=== WHAT YOU NEED TO DO ===
Only the lines from the start of the data below through the line that contains "dėmesį, kad įmonė tvarko savivaldybei" are to be copied, exactly and without pictures.

---------------

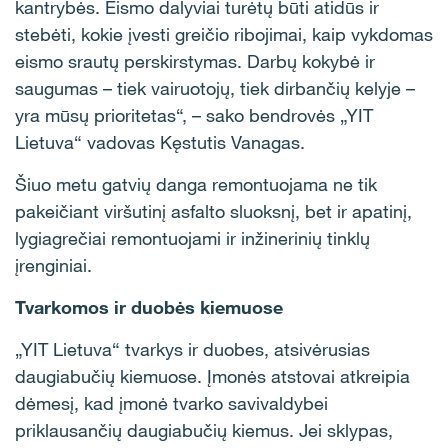
kantrybės. Eismo dalyviai turėtų būti atidūs ir
stebėti, kokie įvesti greičio ribojimai, kaip vykdomas
eismo srautų perskirstymas. Darbų kokybė ir
saugumas – tiek vairuotojų, tiek dirbančių kelyje –
yra mūsų prioritetas“, – sako bendrovės „YIT
Lietuva“ vadovas Kęstutis Vanagas.
Šiuo metu gatvių danga remontuojama ne tik
pakeičiant viršutinį asfalto sluoksnį, bet ir apatinį,
lygiagrečiai remontuojami ir inžinerinių tinklų
įrenginiai.
Tvarkomos ir duobės kiemuose
„YIT Lietuva“ tvarkys ir duobes, atsivėrusias
daugiabučių kiemuose. Įmonės atstovai atkreipia
dėmesį, kad įmonė tvarko savivaldybei
priklausančių daugiabučių kiemus. Jei sklypas,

---------------

=== OUTPUT OF THE EXERCISE ===
kantrybės. Eismo dalyviai turėtų būti atidūs ir
stebėti, kokie įvesti greičio ribojimai, kaip vykdomas
eismo srautų perskirstymas. Darbų kokybė ir
saugumas – tiek vairuotojų, tiek dirbančių kelyje –
yra mūsų prioritetas“, – sako bendrovės „YIT
Lietuva“ vadovas Kęstutis Vanagas.
Šiuo metu gatvių danga remontuojama ne tik
pakeičiant viršutinį asfalto sluoksnį, bet ir apatinį,
lygiagrečiai remontuojami ir inžinerinių tinklų
įrenginiai.
Tvarkomos ir duobės kiemuose
„YIT Lietuva“ tvarkys ir duobes, atsivėrusias
daugiabučių kiemuose. Įmonės atstovai atkreipia
dėmesį, kad įmonė tvarko savivaldybei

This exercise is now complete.